Finally, someone decided to answer the question that nobody was asking: what if [Benjamin Franklin] had had a drone rather than a kite?
Granted, [Jay Bowles] didn’t fly his electricity-harvesting drone during a thunderstorm, but he did manage to reach some of the same conclusions that [Dr. Franklin] did about the nature of atmospheric electricity. His experimental setup was pretty simple: a DJI Mini2 drone with enough payload capacity to haul a length of fine-gauge magnet wire up to around 100 meters above ground level. A collecting electrode made of metal mesh was connected to the wire and suspended below the drone. Some big nails were driven into the soil to complete the circuit between the drone and the ground.
[Jay] went old-school for a detector, using a homemade electroscope to show what kind of static charge was accumulating on the electrode. Version 1 didn’t have enough oomph to do much but deliver a small static shock, but a larger electrode was able to deflect the leaves of an electroscope, power a beer can version of a Franklin bell, and also run a homemade corona motor. [ElectroBOOM] makes a guest appearance in the video below to explain the physics of the setup; curiously, he actually managed to get away without any injuries this time.
4 thoughts on “Drone Replaces Kite In Recreation Of Famous Atmospheric Electricity Experiment”
Ok so is he harvesting static or is it inductive?
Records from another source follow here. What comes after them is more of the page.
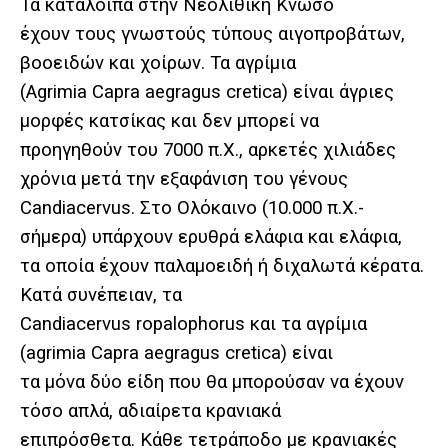
Τα κατάλοιπα στην Νεολιθική Κνωσό
έχουν τους γνωστούς τύπους αιγοπροβάτων,
βοοειδών και χοίρων. Τα αγρίμια
(Agrimia Capra aegragus cretica) είναι άγριες
μορφές κατσίκας και δεν μπορεί να
προηγηθούν του 7000 π.Χ., αρκετές χιλιάδες
χρόνια μετά την εξαφάνιση του γένους
Candiacervus. Στο Ολόκαινο (10.000 π.Χ.-
σήμερα) υπάρχουν ερυθρά ελάφια και ελάφια,
τα οποία έχουν παλαμοειδή ή διχαλωτά κέρατα.
Κατά συνέπειαν, τα
Candiacervus ropalophorus και τα αγρίμια
(agrimia Capra aegragus cretica) είναι
τα μόνα δύο είδη που θα μπορούσαν να έχουν
τόσο απλά, αδιαίρετα κρανιακά
επιπρόσθετα. Κάθε τετράποδο με κρανιακές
It’s not inductive: https://en.wikipedia.org/wiki/Atmospheric_electricity
You can get the same reults with the plasma channel formed by a powerful enough laser, anything that will get a conductor from the ground to a high enough level will work. I suspect that a fountain of salty water would also work.
The laser method wouldn’t work. While you could in theory initiate a nice long line of ionised molecules, it would take about 3 kV/m just to drive a current through it at atmospheric pressure. The 100 V/m gradient is 30 times too low.
This is not the same as the roughly 3 MV/m required to break down air. It’s the threahold at which it self extinguishes. Also it’s known to be good for about 1 A through 250 KA – where it decreases a bit at the higher end – but arcs are so unstable, and twist so much, that measuring it is a challenge.
If the voltage gradient were above the self extinguishing limit, then any arc that started would never stop (till the atmosphere ran out of charge enough to drop the voltage). On that latter front, the whole atmosphere is resistively coupled as the upper parts are weekly conductive.
Amusing physics demo, but not a vible power source. And the description of how it worked was terrible. One of the Feynman Lectures does it really well.